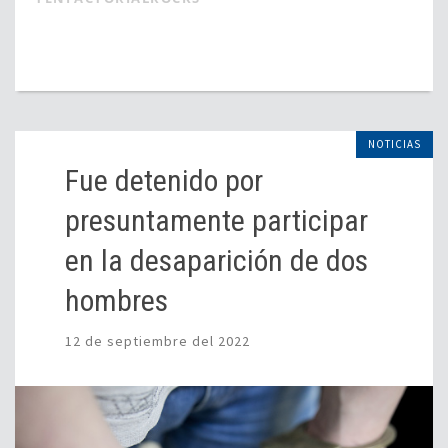
NOTICIAS
Fue detenido por
presuntamente participar
en la desaparición de dos
hombres
12 de septiembre del 2022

━━━

* [Your instructions]: The result should be the full listing, retyped exactly and free of pictures.

* [Solved exercise]:
NOTICIAS
Fue detenido por
presuntamente participar
en la desaparición de dos
hombres
12 de septiembre del 2022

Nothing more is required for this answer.